(Stored data entries)
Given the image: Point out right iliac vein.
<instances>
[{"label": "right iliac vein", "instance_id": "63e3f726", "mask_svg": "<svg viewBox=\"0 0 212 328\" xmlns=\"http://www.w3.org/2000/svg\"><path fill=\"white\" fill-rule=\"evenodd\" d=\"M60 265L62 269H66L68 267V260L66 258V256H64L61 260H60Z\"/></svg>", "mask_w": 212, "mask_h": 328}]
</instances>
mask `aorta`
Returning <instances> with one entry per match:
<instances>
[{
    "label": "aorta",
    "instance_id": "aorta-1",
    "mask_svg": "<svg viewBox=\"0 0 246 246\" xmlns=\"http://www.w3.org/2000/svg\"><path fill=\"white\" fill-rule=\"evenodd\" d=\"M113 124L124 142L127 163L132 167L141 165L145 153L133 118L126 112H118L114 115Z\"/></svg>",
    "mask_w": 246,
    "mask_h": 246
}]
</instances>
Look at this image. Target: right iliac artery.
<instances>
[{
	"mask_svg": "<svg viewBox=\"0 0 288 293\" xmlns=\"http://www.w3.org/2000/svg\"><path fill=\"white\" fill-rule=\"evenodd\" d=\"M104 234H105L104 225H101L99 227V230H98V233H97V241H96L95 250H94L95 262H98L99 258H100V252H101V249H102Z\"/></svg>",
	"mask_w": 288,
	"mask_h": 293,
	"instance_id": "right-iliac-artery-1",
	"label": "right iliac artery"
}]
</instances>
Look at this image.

==

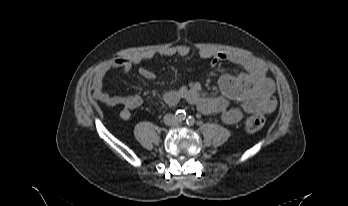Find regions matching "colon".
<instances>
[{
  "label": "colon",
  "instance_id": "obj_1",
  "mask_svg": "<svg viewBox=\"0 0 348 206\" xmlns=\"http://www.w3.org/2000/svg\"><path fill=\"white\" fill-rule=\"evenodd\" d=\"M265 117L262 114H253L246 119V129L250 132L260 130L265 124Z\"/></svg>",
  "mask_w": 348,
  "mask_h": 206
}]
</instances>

Your task: When a line among the entries contains "iliac", pull that line out.

Exercise response:
Given the image: Point out right iliac vein.
[{"label": "right iliac vein", "instance_id": "63e3f726", "mask_svg": "<svg viewBox=\"0 0 212 328\" xmlns=\"http://www.w3.org/2000/svg\"><path fill=\"white\" fill-rule=\"evenodd\" d=\"M60 265L62 269H66L68 267V260L66 258V256H64L61 260H60Z\"/></svg>", "mask_w": 212, "mask_h": 328}]
Look at this image. Target: right iliac artery.
	"instance_id": "right-iliac-artery-1",
	"label": "right iliac artery"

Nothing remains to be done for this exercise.